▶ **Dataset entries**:
****************

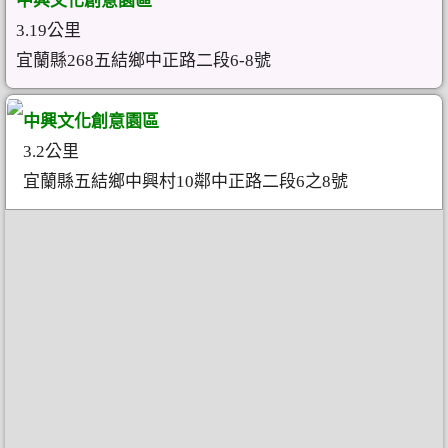
中興文化創意園區
3.19公里
宜蘭縣268五結鄉中正路二段6-8號
中興文化創意園區
3.2公里
宜蘭縣五結鄉中興村10鄰中正路二段6之8號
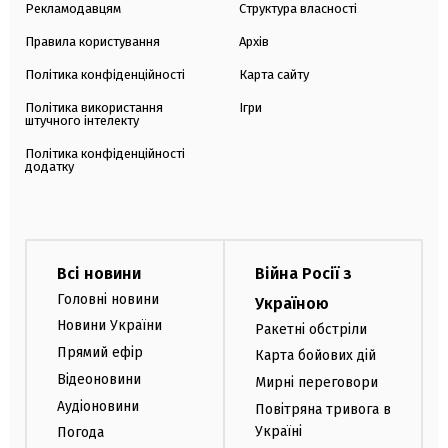
Рекламодавцям
Структура власності
Правила користування
Архів
Політика конфіденційності
Карта сайту
Політика використання
Ігри
штучного інтелекту
Політика конфіденційності
додатку
Всі новини
Війна Росії з
Головні новини
Україною
Новини України
Ракетні обстріли
Прямий ефір
Карта бойових дій
Відеоновини
Мирні переговори
Аудіоновини
Повітряна тривога в
Україні
Погода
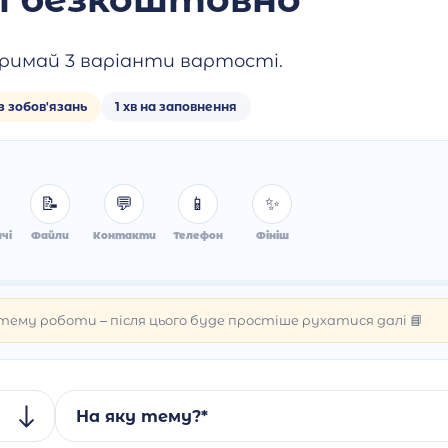
римай 3 варіанти вартості.
з зобов'язань
1 хв на заповнення
📝
💬
📱
✨
чі
Файли
Контакти
Телефон
Фініш
ему роботи – після цього буде простіше рухатися далі 📘
На яку тему?*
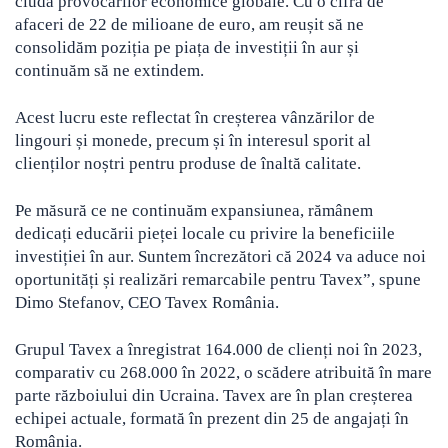
ciuda provocărilor economice globale. Cu o cifră de
afaceri de 22 de milioane de euro, am reușit să ne
consolidăm poziția pe piața de investiții în aur și
continuăm să ne extindem.
Acest lucru este reflectat în creșterea vânzărilor de
lingouri și monede, precum și în interesul sporit al
clienților noștri pentru produse de înaltă calitate.
Pe măsură ce ne continuăm expansiunea, rămânem
dedicați educării pieței locale cu privire la beneficiile
investiției în aur. Suntem încrezători că 2024 va aduce noi
oportunități și realizări remarcabile pentru Tavex”, spune
Dimo Stefanov, CEO Tavex România.
Grupul Tavex a înregistrat 164.000 de clienți noi în 2023,
comparativ cu 268.000 în 2022, o scădere atribuită în mare
parte războiului din Ucraina. Tavex are în plan creșterea
echipei actuale, formată în prezent din 25 de angajați în
România.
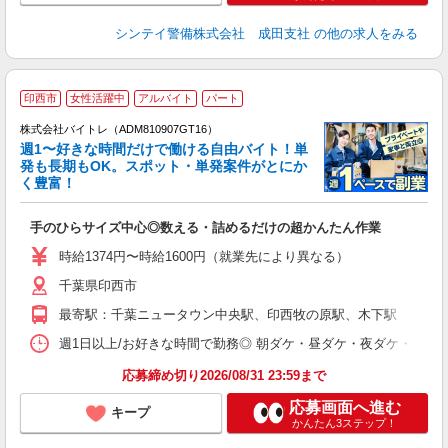
シンテイ警備株式会社 成田支社
の他の求人をみる
印西市
女性活躍中
アルバイト
パート
株式会社バイトレ（ADM810907GT16）
週1〜好きな時間だけで働ける自由バイト！単
発も長期もOK。スポット・単発案件がとにか
も
く豊富！
気
手のひらサイズ中心◎数える・詰めるだけの超かんたん作業
即
活
時給1374円〜時給1600円（就業先により異なる）
（
千葉県印西市
短
K
最寄駅：千葉ニュータウン中央駅、印西牧の原駅、木下駅
日
髪
週1日以上/お好きな時間で勤務◎ 朝ダケ・昼ダケ・夜ダケ・夜勤など、 ご自
応募締め切り2026/08/31 23:59まで
応募画面へ進む
キープ
かんたん3ステップ！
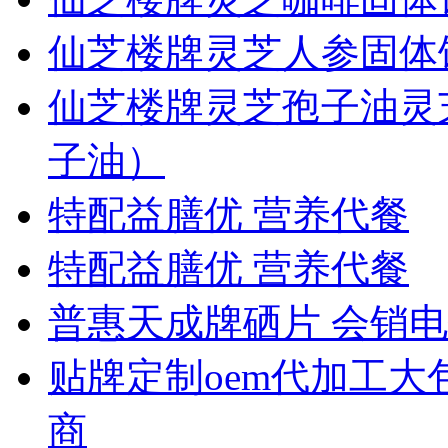
仙芝楼牌灵芝人参固体
仙芝楼牌灵芝孢子油灵
子油）
特配益膳优 营养代餐
特配益膳优 营养代餐
普惠天成牌硒片 会销
贴牌定制oem代加工
商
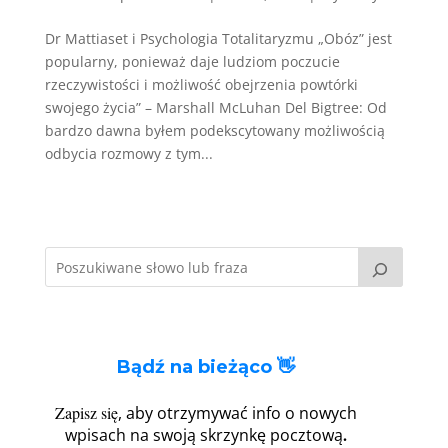
Dr Mattiaset i Psychologia Totalitaryzmu „Obóz” jest
popularny, ponieważ daje ludziom poczucie
rzeczywistości i możliwość obejrzenia powtórki
swojego życia” – Marshall McLuhan Del Bigtree: Od
bardzo dawna byłem podekscytowany możliwością
odbycia rozmowy z tym...
Bądź na bieżąco 👋
Zapisz się
, aby otrzymywać info o nowych
.
wpisach na swoją skrzynkę pocztową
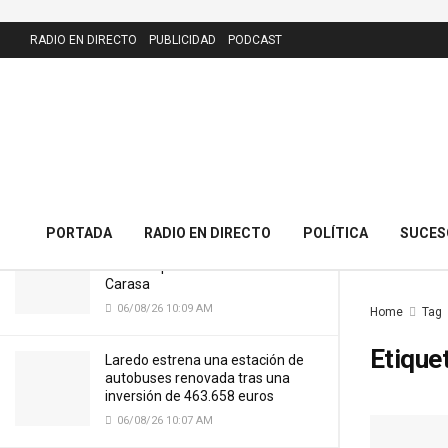
LATEST
RADIO EN DIRECTO
PUBLICIDAD
PODCAST
El PRC presenta 43 alegaciones al
nuevo callejero de Meruelo y
cuestiona la calle dedicada al alcalde
06/08/26 10:11 AM
PORTADA
RADIO EN DIRECTO
POLÍTICA
SUCES
Cantabria licitará por 7,13 millones
el nuevo puente del Cristo de
Carasa
06/08/26 10:09 AM
Home
Tag
Etique
Laredo estrena una estación de
autobuses renovada tras una
inversión de 463.658 euros
06/08/26 10:07 AM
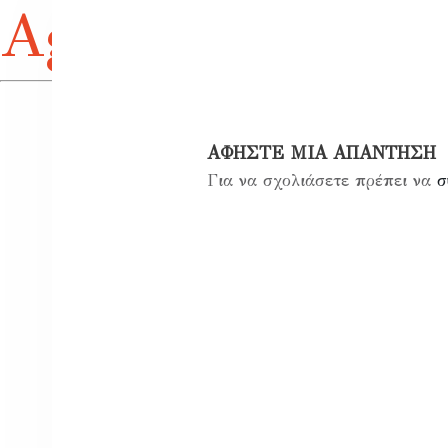
Agios Antonios
ΑΦΉΣΤΕ ΜΙΑ ΑΠΆΝΤΗΣΗ
Για να σχολιάσετε πρέπει να
σ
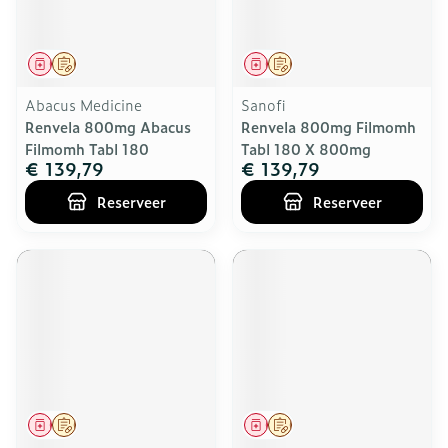
Geneesmiddel
Op voorschrift
Geneesmiddel
Op voorschrift
Abacus Medicine
Sanofi
Renvela 800mg Abacus
Renvela 800mg Filmomh
Filmomh Tabl 180
Tabl 180 X 800mg
€ 139,79
€ 139,79
Reserveer
Reserveer
Geneesmiddel
Op voorschrift
Geneesmiddel
Op voorschrift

****************

▶ **Required work**:
Filter the data for the string "Tavex" and copy every line that has it.

▶ **Result**:
oportunități și realizări remarcabile pentru Tavex”, spune
Dimo Stefanov, CEO Tavex România.
Grupul Tavex a înregistrat 164.000 de clienți noi în 2023,
parte războiului din Ucraina. Tavex are în plan creșterea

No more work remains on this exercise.